Le contact quotidien avec Julien enfant sera plutôt assuré par l’eunuque Mardonius, un précepteur qui éveille en lui l’amour de la philosophie et de la culture hellénistique. Remplacé plus tard par Maxime d’Ephèse, un philosophe néoplatonicien (son vrai maître et auteur, pour reprendre les paroles de Dante) qui initiera Julien à toutes sortes de pratiques de magie religieuse. Car c’est à cela que s’était réduit le haut idéalisme néoplatonicien: une théurgie à bon marché.

Vers sa vingtième année, Julien abandonne la foi chrétienne. Il va dissimuler cette apostasie pendant plus de dix ans. C’est au beau milieu de cette période que se situe son mariage avec Hélène, dont la réussite se comprend quand on sait que l’épouse de Julien n’était autre que la sœur de Constance II, cordialement détesté. Entretemps, ce dernier avait fait assassiner, en 354, le demi‑frère de Julien, Gallus, ne serait‑ce que pour lui rappeler quel sort planait aussi sur lui. En l’envoyant en effet comme césar en Gaule en 355, Constance entendait bien se débarrasser de Julien. La Gaule de l’époque, qui constituait la frontière-clé sur laquelle reposaient les destinées de l’empire, était un véritable chaos administratif et militaire. Mais c’est là précisément que Julien va montrer toute sa valeur, devenant l’idole des troupes, qui le proclament auguste dès l’an 359. Le sort semble changer et se mettre enfin au service de Julien et de ses dieux.

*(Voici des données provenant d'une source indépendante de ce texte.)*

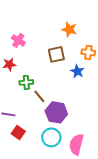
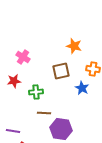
green cross: (26, 82) -> (36, 92), moved
brown line: (39, 96) -> (44, 113), turned -48

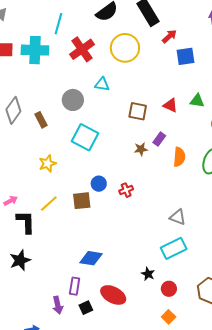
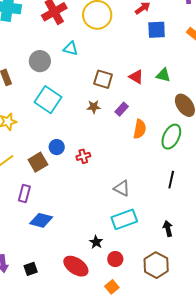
brown star: (141, 149) -> (94, 107), moved
brown square: (82, 201) -> (38, 162), turned -30
gray triangle: (178, 217) -> (122, 188), moved
purple rectangle: (75, 286) -> (24, 194), moved
red ellipse: (113, 295) -> (76, 266), moved

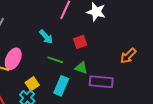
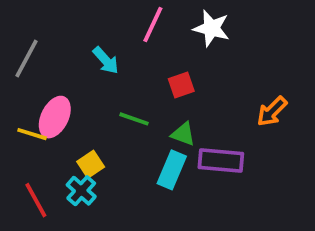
cyan arrow: (46, 37) -> (106, 60), moved
cyan rectangle: (61, 86) -> (172, 170), moved

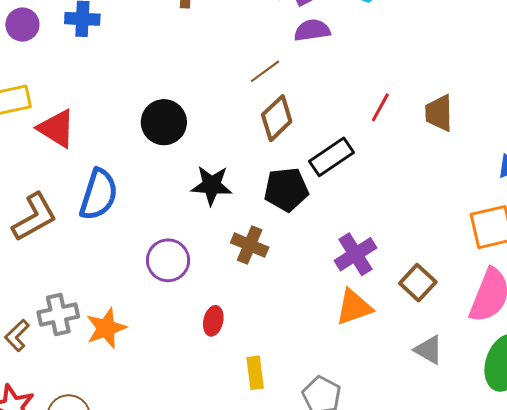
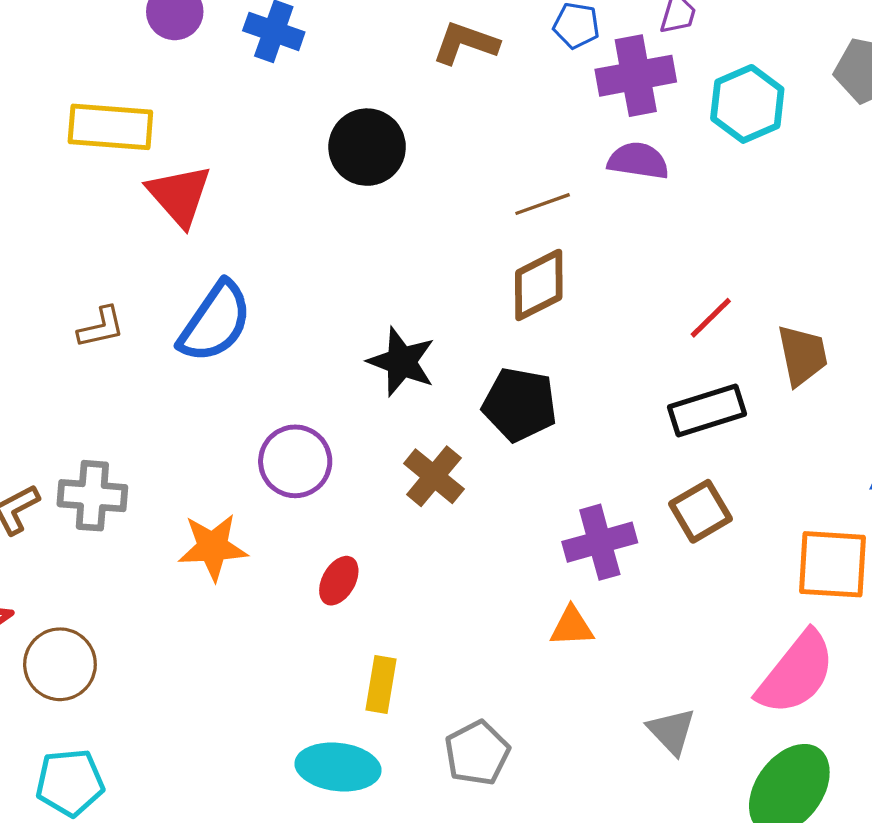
brown trapezoid: (439, 113) -> (802, 355), turned 153
black circle: (164, 122) -> (367, 147), moved
black rectangle: (332, 157) -> (707, 410), moved
brown L-shape: (34, 217) -> (101, 327), size x0.6
brown square: (418, 283) -> (700, 511), moved
orange triangle: (354, 307) -> (572, 627), size x0.7
orange star: (106, 328) -> (213, 547), moved

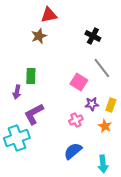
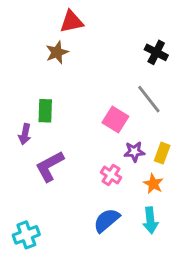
black cross: (93, 36) -> (156, 52), moved
pink cross: (76, 120) -> (111, 175), turned -32
cyan cross: (17, 138) -> (26, 235), moved, size x0.7
cyan arrow: (103, 164) -> (150, 220), moved

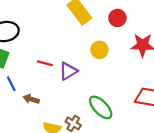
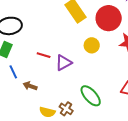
red circle: (117, 18) -> (109, 18), size x1.6

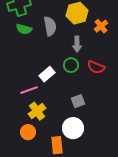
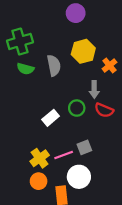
gray arrow: (77, 44) -> (94, 89), moved
pink line: (29, 90) -> (64, 155), moved
orange circle: (28, 132) -> (39, 181), moved

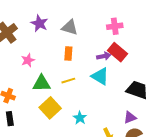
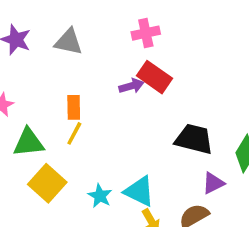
orange rectangle: (68, 53) -> (74, 107), moved
cyan triangle: (100, 76) -> (139, 191), moved
yellow line: (68, 81) -> (74, 133), turned -40
purple triangle: (130, 117) -> (213, 183), moved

À la mort de Constance II en 361, Julien est proclamé empereur. C’est alors qu’il rend publique son apostasie du christianisme et met en chantier son projet de restauration du paganisme: que l’on rouvre les temples au culte, que l’armée rende de nouveau un culte aux dieux, que les chrétiens soient chassés de l’enseignement de la grammaire et de la rhétorique!

Pourtant, le projet de Julien se veut moins un retour au paganisme qu’une réforme de celui‑ci, qui finit par apparaître comme un succédané de la foi chrétienne. Julien veut une hiérarchie sacerdotale païenne exemplaire, dicte l’organisation du culte jusque dans les moindres détails, exige des prêtres païens la prédication des dogmata hellenica (en réalité, le paganisme dogmatique est un monstrum), invite à la charité: «C’est une honte, écrit Julien à Théodore, pontifex païen de la Galatie, qu’alors que parmi les juifs personne ne demande l’aumône et que les Galiléens [chrétiens]impies viennent en aide à nos mendiants et non pas seulement aux leurs, de voir que nos miséreux sont manifestement privés de toute aide de notre part».

Il y a dans cette apostasie de Julien quelque chose de fatal. L’intention têtue et utopique de revitaliser le paganisme, la prétention de cohérence, pour lui-même et pour les autres, les ardents désirs mystiques: Julien cultive tout cela par opposition au christianisme arien rationaliste, intrigant et sans attrait qui lui avait été imposé. Sans s’apercevoir que c’est la meilleure façon d’en perpétuer la malédiction. Non seulement les dieux du paganisme ne reviennent pas, mais la grâce de Jésus‑Christ s’éloigne de plus en plus. C’est ainsi que la tolérance affichée de Julien, qui veut se comporter en philosophe (il a pour modèle Marc Aurèle) et éviter des persécutions cruelles, finit par s’avérer parfois plus violente qu’une hostilité ouverte. Surtout en Orient et en Afrique, où les dissensions étaient les plus aiguës, nombreux sont les martyrs. Mais aussi à Rome, où, le 26 juin de l’an 362, deux frères, Jean et Paul, subissent le martyre.